5. Amend § 655.705 as follows:

a. Revise the section heading to read as set forth below.

b. Amend paragraph (c), by removing the phrase “employer responsibilities under the H-1B1 program” and adding in lieu thereof the phrase “employer's responsibilities under the H-1B1 and E-3 programs”.

§ 655.705 What Federal agencies are involved in the H-1B, H-1B1, and E-3 programs, and what are the responsibilities of those agencies and of employers?

* * * * *

6. Amend § 655.715 as follows:

a. Amend paragraph (1) in definition of Specialty Occupation by removing the phrase “For purposes of the H-1B (not including H-1B1) program” and adding in lieu therof the phrase “For purposes of the E-3 and H-1B programs (but not the H-1B1 program)”.

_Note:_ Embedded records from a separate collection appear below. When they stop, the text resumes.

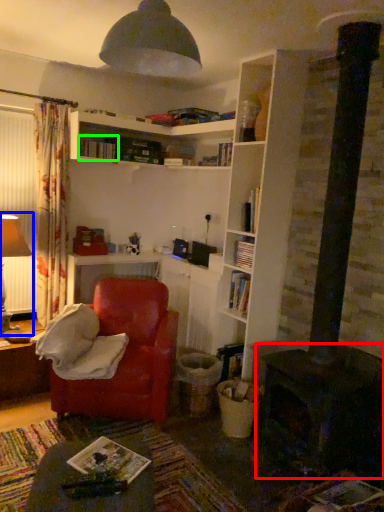 Question: Considering the real-world distances, which object is closest to fireplace (highlighted by a red box)? table lamp (highlighted by a blue box) or book (highlighted by a green box).

Choices:
 (A) table lamp
 (B) book

Answer: (A) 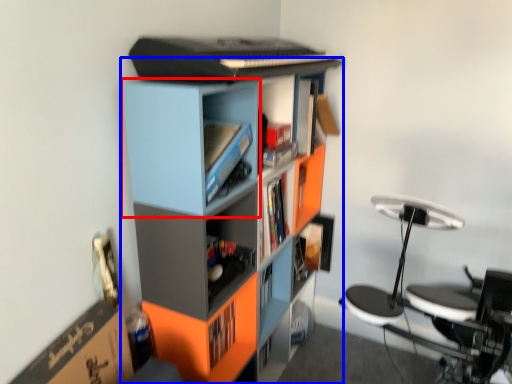 Question: Which of the following is the closest to the observer, cabinet (highlighted by a red box) or bookcase (highlighted by a blue box)?

Choices:
 (A) cabinet
 (B) bookcase

Answer: (B) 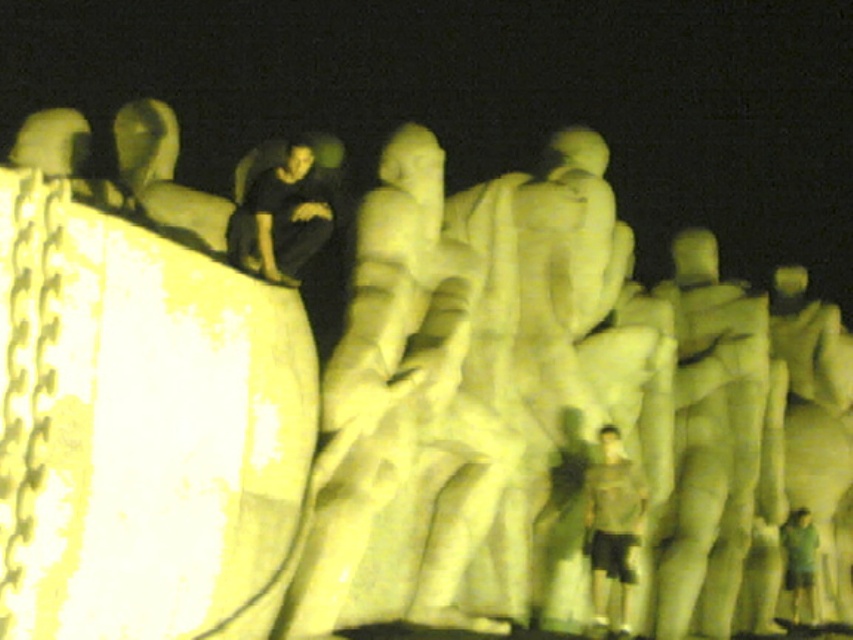 Question: Does dark fabric pants at upper left have a lesser width compared to green fabric shirt at lower right?

Choices:
 (A) no
 (B) yes

Answer: (A)

Question: Is dark fabric pants at upper left below green fabric shirt at lower right?

Choices:
 (A) yes
 (B) no

Answer: (B)

Question: Which object is the closest to the green fabric shirt at lower right?

Choices:
 (A) light brown fabric shirt at center
 (B) dark fabric pants at upper left

Answer: (A)

Question: Is light brown fabric shirt at center above green fabric shirt at lower right?

Choices:
 (A) no
 (B) yes

Answer: (B)

Question: Among these objects, which one is farthest from the camera?

Choices:
 (A) green fabric shirt at lower right
 (B) light brown fabric shirt at center
 (C) dark fabric pants at upper left

Answer: (A)

Question: Which object is closer to the camera taking this photo?

Choices:
 (A) green fabric shirt at lower right
 (B) dark fabric pants at upper left
 (C) light brown fabric shirt at center

Answer: (B) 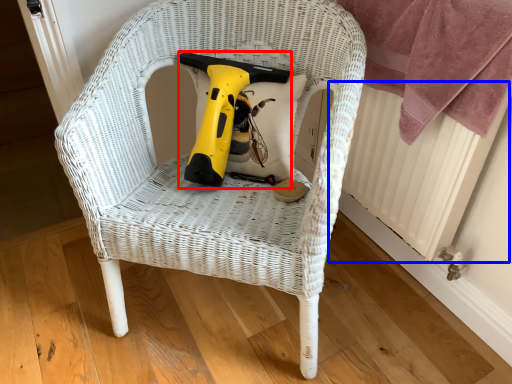 Question: Which point is further to the camera, electric drill (highlighted by a red box) or radiator (highlighted by a blue box)?

Choices:
 (A) electric drill
 (B) radiator

Answer: (A) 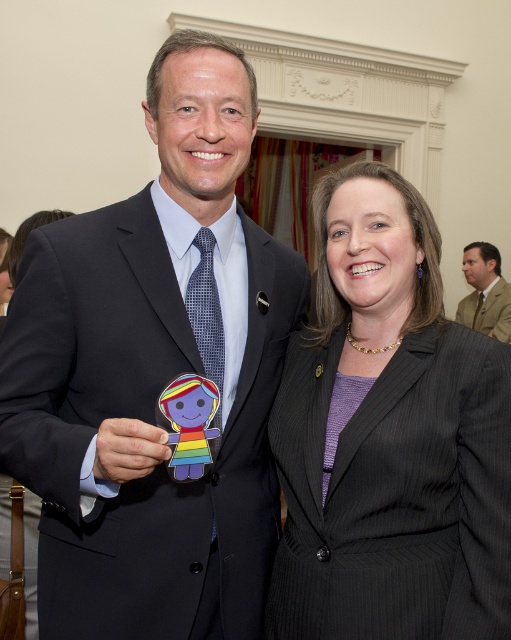 Is black pinstripe suit at center thinner than rainbow paper doll at center?

Incorrect, black pinstripe suit at center's width is not less than rainbow paper doll at center's.

Is black pinstripe suit at center further to the viewer compared to rainbow paper doll at center?

That is True.

Which is in front, point (346, 332) or point (199, 435)?

Positioned in front is point (199, 435).

What are the coordinates of `black pinstripe suit at center` in the screenshot? It's located at (388, 436).

From the picture: Who is positioned more to the left, black pinstripe suit at center or tan fabric suit at right?

Positioned to the left is black pinstripe suit at center.

Is black pinstripe suit at center further to the viewer compared to tan fabric suit at right?

No, it is not.

Identify the location of black pinstripe suit at center. Image resolution: width=511 pixels, height=640 pixels. (388, 436).

Can you confirm if matte black suit at center is positioned below black pinstripe suit at center?

No, matte black suit at center is not below black pinstripe suit at center.

Is point (173, 365) positioned after point (360, 538)?

Yes, it is.

Where is `matte black suit at center`? This screenshot has width=511, height=640. matte black suit at center is located at coordinates (153, 376). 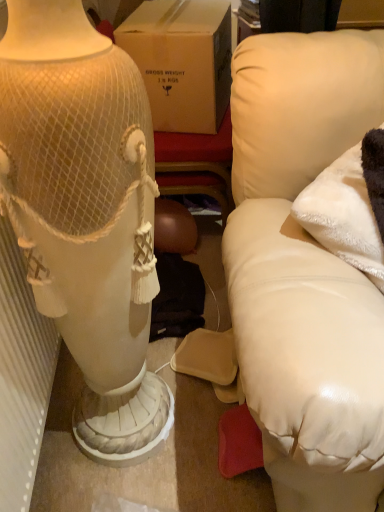 Question: Can you confirm if white textured radiator at left is thinner than white fluffy pillow at right?

Choices:
 (A) no
 (B) yes

Answer: (B)

Question: Is there a large distance between white textured radiator at left and white fluffy pillow at right?

Choices:
 (A) no
 (B) yes

Answer: (A)

Question: Is white textured radiator at left smaller than white fluffy pillow at right?

Choices:
 (A) yes
 (B) no

Answer: (B)

Question: Is the position of white textured radiator at left more distant than that of white fluffy pillow at right?

Choices:
 (A) yes
 (B) no

Answer: (B)

Question: From the image's perspective, is white textured radiator at left under white fluffy pillow at right?

Choices:
 (A) yes
 (B) no

Answer: (A)

Question: Is white fluffy pillow at right surrounded by white textured radiator at left?

Choices:
 (A) no
 (B) yes

Answer: (A)

Question: Does white textured radiator at left touch white leather couch at right?

Choices:
 (A) no
 (B) yes

Answer: (A)

Question: Could you tell me if white textured radiator at left is facing white leather couch at right?

Choices:
 (A) no
 (B) yes

Answer: (B)

Question: Does white textured radiator at left have a greater height compared to white leather couch at right?

Choices:
 (A) yes
 (B) no

Answer: (B)

Question: Can you confirm if white textured radiator at left is bigger than white leather couch at right?

Choices:
 (A) yes
 (B) no

Answer: (B)

Question: Is white textured radiator at left turned away from white leather couch at right?

Choices:
 (A) no
 (B) yes

Answer: (A)

Question: Does white textured radiator at left have a greater width compared to white leather couch at right?

Choices:
 (A) no
 (B) yes

Answer: (A)

Question: Can you confirm if white fluffy pillow at right is bigger than white leather couch at right?

Choices:
 (A) yes
 (B) no

Answer: (B)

b. Revise the definition of Employer to read as follows:

§ 655.715 Definitions.

* * * * *

Employer means a person, firm, corporation, contractor, or other association or organization in the United States that has an employment relationship with H-1B, H-1B1 or E-3 nonimmigrants and/or U.S. worker(s). In the case of an H-1B nonimmigrant (not including E-3 and H-1B1 nonimmigrants), the person, firm, contractor, or other association or organization in the United States that files a petition with the United States Citizenship and Immigration Services (USCIS) of the Department of Homeland Security (DHS) on behalf of the nonimmigrant is deemed to be the employer of that nonimmigrant. In the case of an E-3 and H-1B1 nonimmigrant, the person, firm, contractor, or other association or organization in the United States that files an LCA with the Department of Labor on behalf of the nonimmigrant is deemed to be the employer of that nonimmigrant.

* * * * *

7. Amend § 655.720(a) by removing the phrase “regarding H-1B and H-1B1 nonimmigrants” and by adding in lieu thereof the phrase “regarding H-1B, H-1B1 and E-3 nonimmigrants''.

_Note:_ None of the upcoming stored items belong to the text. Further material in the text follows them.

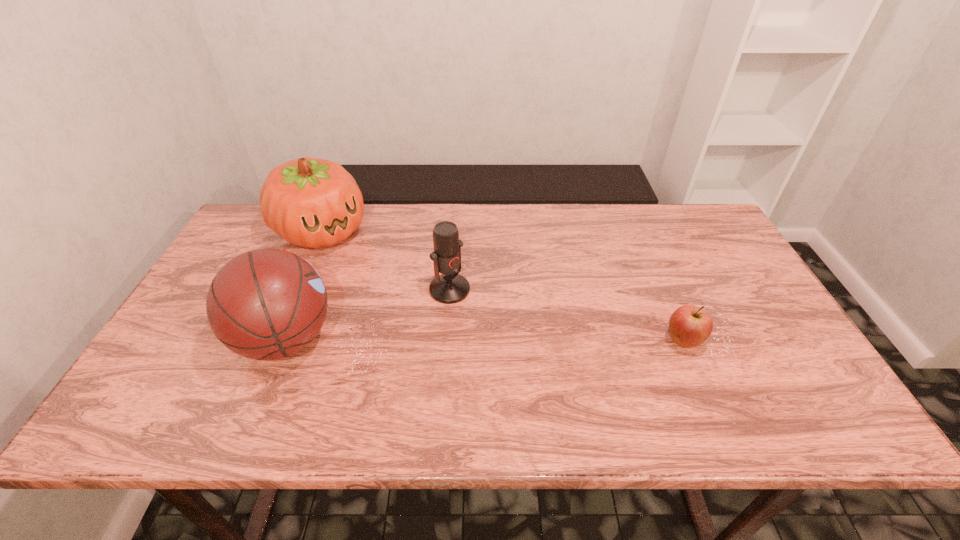 The image size is (960, 540). What are the coordinates of `free space on the desktop that is between the basketball and the rightmost object and is positioned on the side of the pumpkin with the cute face` in the screenshot? It's located at (436, 340).

Where is `vacant space on the desktop that is between the basketball and the rightmost object and is positioned on the side of the second object from right to left with the red ring`? Image resolution: width=960 pixels, height=540 pixels. vacant space on the desktop that is between the basketball and the rightmost object and is positioned on the side of the second object from right to left with the red ring is located at coordinates (504, 340). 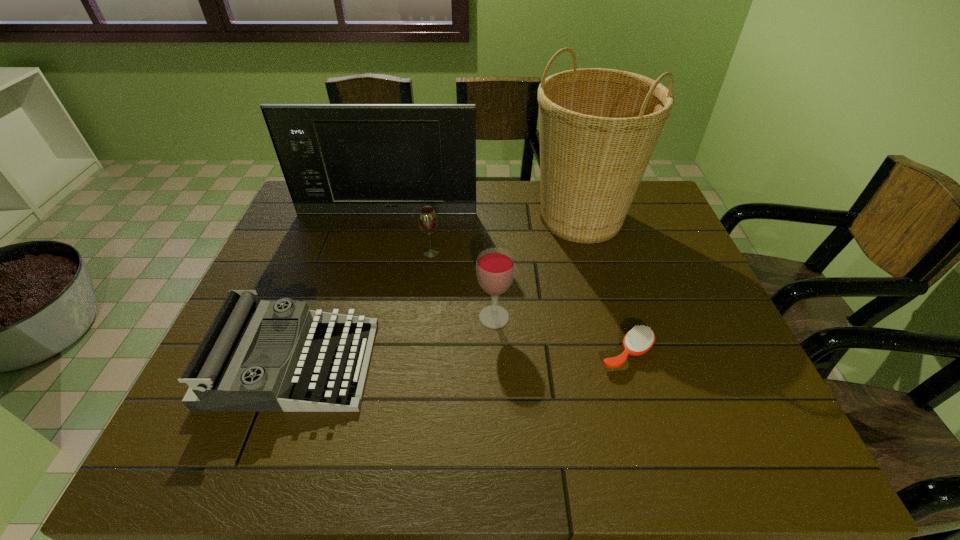 You are a GUI agent. You are given a task and a screenshot of the screen. Output one action in this format:
    pyautogui.click(x=<x>, y=<y>)
    Task: Click on the basket
    
    Given the screenshot: What is the action you would take?
    pyautogui.click(x=598, y=128)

8. Amend § 655.730 as follows:

a. Revise the introductory text to read as set forth below.

b. In paragraph (c)(4)(vii), remove the parenthetical phrase “(and not applications regarding H-1B1 nonimmigrants) and add in lieu thereof the parenthetical phrase “(and not application regarding H-1B1 and E-3 nonimmigrants)”.

c. In paragraph (c)(5), remove the sentence “Separate LCAs must be filed for H-1B and H-1B1 nonimmigrants.” and add in lieu thereof the sentence “Separate LCAs must be filed for H-1B, H-1B1, and E-3 nonimmigrants.”

d. In paragraph (d)(5), remove the parenthetical phrase “(and not regarding H-1B1 nonimmigrants)” and add in lieu thereof the parenthetical phrase “(and not applications regarding H-1B1 or E-3 nonimmigrants).

§ 655.730 What is the process for filing a labor condition application?

This section applies to the filing of labor condition applications for H-1B, H-1B1, and E-3 nonimmigrants.

* * * * *

9. Amend § 655.740(a)(2)(ii) by removing the phrase “disqualified from employing H-1B nonimmigrants under section 212(n)(2) of the INA or from employing H-1B1 nonimmigrants under 212(t)(3) of the INA” and adding in lieu thereof the phrase “disqualified from employing H-1B nonimmigrants under section 212(n)(2) of the INA or from employing H-1B1 or E-3 nonimmigrants under section 212(t)(3) of the INA.”

10. In § 655.750, paragraphs (a) and (b)(2) are revised to read as follows:

§ 655.750 What is the validity period of the labor condition application?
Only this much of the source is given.